How often should I audit the policy?
Quarterly is the right cadence for the first year. Three checks per audit: (1) the tool inventory (anything new in flight not on the list?), (2) the human-in-the-loop map (any stage where humans are reviewing decisions the AI should now handle, or vice versa?), and (3) the three outcome metrics (alignment at kickoff, time-to-decision, quality-of-hire by stage). After a year, move to twice yearly, plus an out-of-cycle audit any time a new AI tool gets added or a regulator publishes new guidance.
How do I roll out an AI policy without a top-down mandate?
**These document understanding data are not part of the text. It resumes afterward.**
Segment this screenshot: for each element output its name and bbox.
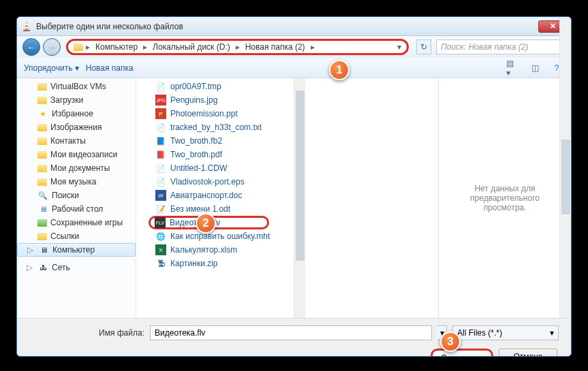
tree-item: Контакты: [17, 134, 136, 148]
chevron-right-icon: ▸: [311, 42, 315, 52]
file-row[interactable]: XКалькулятор.xlsm: [136, 243, 438, 257]
mht-icon: 🌐: [155, 231, 166, 242]
forward-button[interactable]: →: [43, 38, 61, 56]
preview-pane-button[interactable]: ◫: [527, 61, 542, 75]
view-options-button[interactable]: ▤ ▾: [506, 61, 521, 75]
tree-item: 🖥Рабочий стол: [17, 202, 136, 216]
jpg-icon: JPG: [155, 95, 166, 106]
tree-item: 🔍Поиски: [17, 189, 136, 202]
flv-icon: FLV: [155, 217, 166, 228]
tree-item-computer[interactable]: ▷🖥Компьютер: [17, 243, 136, 257]
tree-item: Моя музыка: [17, 175, 136, 189]
navigation-tree[interactable]: VirtualBox VMs Загрузки ★Избранное Изобр…: [17, 78, 136, 318]
folder-icon: [74, 44, 83, 51]
music-icon: [37, 178, 47, 186]
fb2-icon: 📘: [155, 135, 166, 146]
file-row[interactable]: 📘Two_broth.fb2: [136, 134, 438, 148]
titlebar[interactable]: Выберите один или несколько файлов ✕: [17, 17, 571, 36]
tree-item: Сохраненные игры: [17, 216, 136, 229]
svg-rect-2: [25, 27, 28, 29]
file-row[interactable]: JPGPenguins.jpg: [136, 93, 438, 107]
preview-pane: Нет данных для предварительного просмотр…: [438, 78, 571, 318]
file-row[interactable]: 📄opr00A9T.tmp: [136, 80, 438, 93]
games-icon: [37, 219, 47, 227]
zip-icon: 🗜: [155, 258, 166, 269]
file-row[interactable]: 📝Без имени 1.odt: [136, 202, 438, 216]
video-icon: [37, 151, 47, 159]
folder-icon: [37, 97, 47, 104]
computer-icon: 🖥: [38, 244, 49, 255]
tree-item: VirtualBox VMs: [17, 80, 136, 93]
file-row[interactable]: 🌐Как исправить ошибку.mht: [136, 229, 438, 243]
contacts-icon: [37, 138, 47, 145]
refresh-button[interactable]: ↻: [416, 39, 431, 54]
links-icon: [37, 233, 47, 240]
file-row[interactable]: 📄tracked_by_h33t_com.txt: [136, 120, 438, 134]
breadcrumb-item[interactable]: Компьютер: [93, 42, 140, 52]
chevron-right-icon: ▸: [143, 42, 147, 52]
filetype-filter[interactable]: All Files (*.*)▾: [452, 325, 559, 340]
annotation-2: 2: [196, 213, 216, 233]
folder-icon: [37, 83, 47, 91]
search-placeholder: Поиск: Новая папка (2): [441, 42, 528, 52]
cancel-button[interactable]: Отмена: [499, 349, 557, 357]
dialog-body: VirtualBox VMs Загрузки ★Избранное Изобр…: [17, 78, 571, 318]
filelist-scrollbar[interactable]: [294, 78, 305, 318]
filename-input[interactable]: [150, 325, 432, 340]
eps-icon: 📄: [155, 176, 166, 187]
preview-empty-text: Нет данных для предварительного просмотр…: [452, 184, 557, 212]
cdw-icon: 📄: [155, 163, 166, 174]
file-open-dialog: Выберите один или несколько файлов ✕ ← →…: [16, 16, 572, 357]
file-icon: 📄: [155, 81, 166, 92]
file-row[interactable]: 🗜Картинки.zip: [136, 257, 438, 270]
search-input[interactable]: Поиск: Новая папка (2): [436, 39, 566, 54]
breadcrumb-item[interactable]: Новая папка (2): [243, 42, 308, 52]
file-row[interactable]: 📄Untitled-1.CDW: [136, 161, 438, 175]
search-icon: 🔍: [37, 190, 48, 201]
back-button[interactable]: ←: [22, 38, 40, 56]
tree-item: Изображения: [17, 120, 136, 134]
tree-item: Загрузки: [17, 93, 136, 107]
chevron-down-icon[interactable]: ▾: [397, 42, 401, 52]
tree-item: Мои видеозаписи: [17, 148, 136, 161]
chevron-right-icon: ▸: [86, 42, 90, 52]
toolbar: Упорядочить ▾ Новая папка ▤ ▾ ◫ ?: [17, 58, 571, 78]
breadcrumb-item[interactable]: Локальный диск (D:): [150, 42, 233, 52]
star-icon: ★: [37, 108, 48, 119]
address-bar[interactable]: ▸ Компьютер ▸ Локальный диск (D:) ▸ Нова…: [66, 39, 409, 55]
chevron-down-icon: ▾: [550, 328, 554, 338]
window-title: Выберите один или несколько файлов: [36, 22, 538, 31]
new-folder-button[interactable]: Новая папка: [86, 63, 134, 73]
doc-icon: W: [155, 190, 166, 201]
file-row[interactable]: PPhotoemission.ppt: [136, 107, 438, 120]
ppt-icon: P: [155, 108, 166, 119]
xls-icon: X: [155, 244, 166, 255]
file-list[interactable]: 📄opr00A9T.tmp JPGPenguins.jpg PPhotoemis…: [136, 78, 438, 318]
pdf-icon: 📕: [155, 149, 166, 160]
file-row[interactable]: WАвиатранспорт.doc: [136, 189, 438, 202]
pictures-icon: [37, 124, 47, 131]
navigation-bar: ← → ▸ Компьютер ▸ Локальный диск (D:) ▸ …: [17, 36, 571, 58]
txt-icon: 📄: [155, 122, 166, 133]
tree-item: Ссылки: [17, 229, 136, 243]
svg-rect-3: [23, 30, 30, 31]
file-row[interactable]: 📄Vladivostok-port.eps: [136, 175, 438, 189]
file-row[interactable]: 📕Two_broth.pdf: [136, 148, 438, 161]
annotation-3: 3: [440, 332, 461, 352]
annotation-1: 1: [329, 60, 350, 80]
chevron-right-icon: ▸: [236, 42, 240, 52]
svg-marker-0: [25, 22, 29, 31]
dialog-footer: Имя файла: ▾ All Files (*.*)▾ Открыть ▼ …: [17, 318, 571, 357]
svg-rect-1: [25, 24, 28, 25]
filename-label: Имя файла:: [29, 328, 144, 338]
open-button[interactable]: Открыть ▼: [431, 349, 493, 357]
docs-icon: [37, 165, 47, 172]
tree-item: Мои документы: [17, 161, 136, 175]
network-icon: 🖧: [37, 262, 48, 273]
desktop-icon: 🖥: [37, 204, 48, 214]
tree-item: ★Избранное: [17, 107, 136, 120]
organize-menu[interactable]: Упорядочить ▾: [24, 63, 79, 73]
odt-icon: 📝: [155, 204, 166, 214]
vlc-icon: [21, 21, 32, 32]
tree-item-network[interactable]: ▷🖧Сеть: [17, 261, 136, 274]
Find your three to five AI-curious recruiters and ask them to pilot the policy on their own reqs for two sprints. Document the workflow they actually use, not the workflow you wished they'd use. Then ship the policy as a how-we-work document with those recruiters as the named champions. Mandate from the top tends to produce shadow workarounds; champion-led rollout tends to produce real adoption, because the policy was written from the recruiter's seat.
Does my AI policy need to address the EU AI Act, NYC bias audit law, or other AI regulations?
If you hire candidates in any jurisdiction with active AI-in-hiring regulation, then yes. The specifics depend on which AI tools you use and which decisions they influence, which is why the tool inventory has to come first. Get Legal involved early in any jurisdiction where you have real hiring volume. The point of the policy isn't to recite the regs back to candidates; it's to make sure your operational reality matches what your disclosure says, in every jurisdiction where it matters.